Exception to doctrine of Indoor Management
-   The person dealing has the knowledge of the irregularities inside the company, then this doctrine will not apply.
-   The rule cannot be invoked in favour of a person who did not consult the memorandum and articles.
-   The rule of indoor management does not extend to transactions involving forgery or to transactions which are otherwise void ab initio.
-   The rule cannot be invoked against the company if any officer of the company has acted beyond their power and cheated the outsider by a forged document.


DOCTRINE OF ALTER EGO
It is used by the courts to ignore the status of shareholders, officers, and directors of a company in reference to their liability in their respective capacity so that they may be held personally liable for their actions when they have acted fraudulently or unjustly.

In Lennards Carying Co. Ltd. v. Asiatic Petroleum Co. Ltd. [1915] AC 705, Viscount Haldane propounded the “alter ego” theory and distinguished it from vicarious liability. The House of Lords stated that the default of the managing director who is the “directing mind and will” of the company, would be attributed to him and he be held for the wrong doing of the company.
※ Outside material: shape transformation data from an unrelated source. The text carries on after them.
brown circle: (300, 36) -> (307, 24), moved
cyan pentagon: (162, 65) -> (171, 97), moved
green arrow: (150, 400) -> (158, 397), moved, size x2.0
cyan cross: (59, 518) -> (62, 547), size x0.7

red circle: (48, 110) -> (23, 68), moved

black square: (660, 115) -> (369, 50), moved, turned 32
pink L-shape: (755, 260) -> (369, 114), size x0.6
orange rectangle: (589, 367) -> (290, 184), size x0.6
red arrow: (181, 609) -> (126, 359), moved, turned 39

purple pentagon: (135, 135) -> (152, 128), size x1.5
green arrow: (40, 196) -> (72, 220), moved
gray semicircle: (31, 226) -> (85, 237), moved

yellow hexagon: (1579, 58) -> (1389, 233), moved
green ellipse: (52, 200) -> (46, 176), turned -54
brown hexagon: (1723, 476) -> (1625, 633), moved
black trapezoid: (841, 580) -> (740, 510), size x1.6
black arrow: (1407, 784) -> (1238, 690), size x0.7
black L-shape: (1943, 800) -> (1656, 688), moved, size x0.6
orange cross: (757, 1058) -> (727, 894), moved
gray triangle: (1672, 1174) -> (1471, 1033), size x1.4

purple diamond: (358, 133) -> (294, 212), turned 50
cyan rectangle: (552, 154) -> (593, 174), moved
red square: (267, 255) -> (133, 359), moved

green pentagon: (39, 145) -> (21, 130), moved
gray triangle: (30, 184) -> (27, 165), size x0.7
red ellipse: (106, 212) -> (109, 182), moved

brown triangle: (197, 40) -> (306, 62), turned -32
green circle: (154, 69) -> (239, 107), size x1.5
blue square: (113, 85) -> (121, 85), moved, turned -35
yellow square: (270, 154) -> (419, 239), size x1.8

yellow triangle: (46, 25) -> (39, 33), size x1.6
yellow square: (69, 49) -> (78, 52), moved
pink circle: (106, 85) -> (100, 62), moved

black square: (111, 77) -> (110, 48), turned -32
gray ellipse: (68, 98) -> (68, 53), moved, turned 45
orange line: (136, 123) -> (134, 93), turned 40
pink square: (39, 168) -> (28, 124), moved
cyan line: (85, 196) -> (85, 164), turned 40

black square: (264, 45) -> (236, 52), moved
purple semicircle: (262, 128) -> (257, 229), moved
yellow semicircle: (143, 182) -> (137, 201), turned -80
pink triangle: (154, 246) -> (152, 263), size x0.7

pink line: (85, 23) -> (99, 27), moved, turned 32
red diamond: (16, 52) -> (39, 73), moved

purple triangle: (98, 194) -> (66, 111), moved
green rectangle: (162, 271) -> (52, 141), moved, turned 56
DIFFERENCE BETWEEN MEMORANDUM AND ARTICLE OF ASSOCIATION OF A COMPANY
Following are the difference between the memorandum and the article of association:
Memorandum of Association
Article of Association
1. MOA is the charter of the company and defines the fundamental objects for which company is being incorporated.
1. AOA contains the rules and regulation framed to govern internal management of the company.
2. Memorandum cannot be easily altered and require to follow detailed procedure prescribed.
2. Article can be altered by passing special resolution.
3. MOA cannot contain provision ultra vires to the Companies Act.
3. AOA cannot contain the provisions ultra vires to the Act and MOA.
4. MOA defines relation between the company and the outsiders.
4. AOA regulate the relationship between the company and its members and between the members inter se.
5. Acts done by a company beyond the scope of MOA are void and ultra vires and cannot be ratified.
5. Acts done by the director beyond the scope of AOA can be ratified by the shareholders.